# Your objective
Omit the images and return the remaining entries unchanged.

# Extracted data

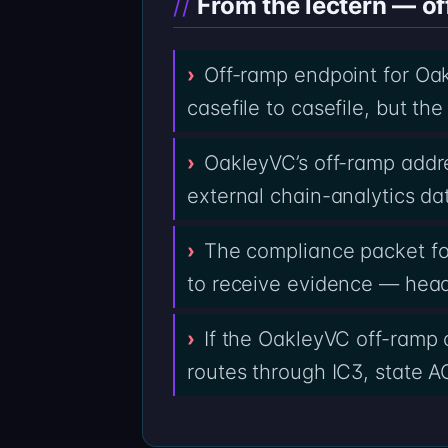
From the lectern — of
Off-ramp endpoint for Oa
casefile to casefile, but t
OakleyVC’s off-ramp addre
external chain-analytics da
The compliance packet fo
to receive evidence — heade
If the OakleyVC off-ramp 
routes through IC3, state AG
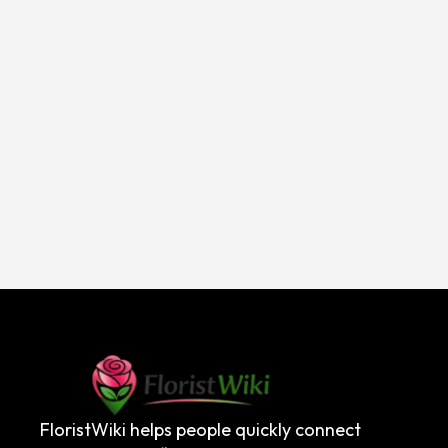
FloristWiki helps people quickly connect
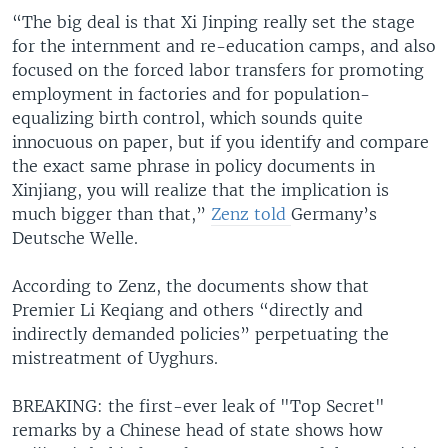
“The big deal is that Xi Jinping really set the stage
for the internment and re-education camps, and also
focused on the forced labor transfers for promoting
employment in factories and for population-
equalizing birth control, which sounds quite
innocuous on paper, but if you identify and compare
the exact same phrase in policy documents in
Xinjiang, you will realize that the implication is
much bigger than that,”
Zenz told
Germany’s
Deutsche Welle.
According to Zenz, the documents show that
Premier Li Keqiang and others “directly and
indirectly demanded policies” perpetuating the
mistreatment of Uyghurs.
BREAKING: the first-ever leak of "Top Secret"
remarks by a Chinese head of state shows how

# Answer space
From the lectern — of
Off-ramp endpoint for Oa
casefile to casefile, but t
OakleyVC’s off-ramp addre
external chain-analytics da
The compliance packet fo
to receive evidence — heade
If the OakleyVC off-ramp 
routes through IC3, state AG
FloristWiki helps people quickly connect
“The big deal is that Xi Jinping really set the stage
for the internment and re-education camps, and also
focused on the forced labor transfers for promoting
employment in factories and for population-
equalizing birth control, which sounds quite
innocuous on paper, but if you identify and compare
the exact same phrase in policy documents in
Xinjiang, you will realize that the implication is
much bigger than that,”
Zenz told
Germany’s
Deutsche Welle.
According to Zenz, the documents show that
Premier Li Keqiang and others “directly and
indirectly demanded policies” perpetuating the
mistreatment of Uyghurs.
BREAKING: the first-ever leak of "Top Secret"
remarks by a Chinese head of state shows how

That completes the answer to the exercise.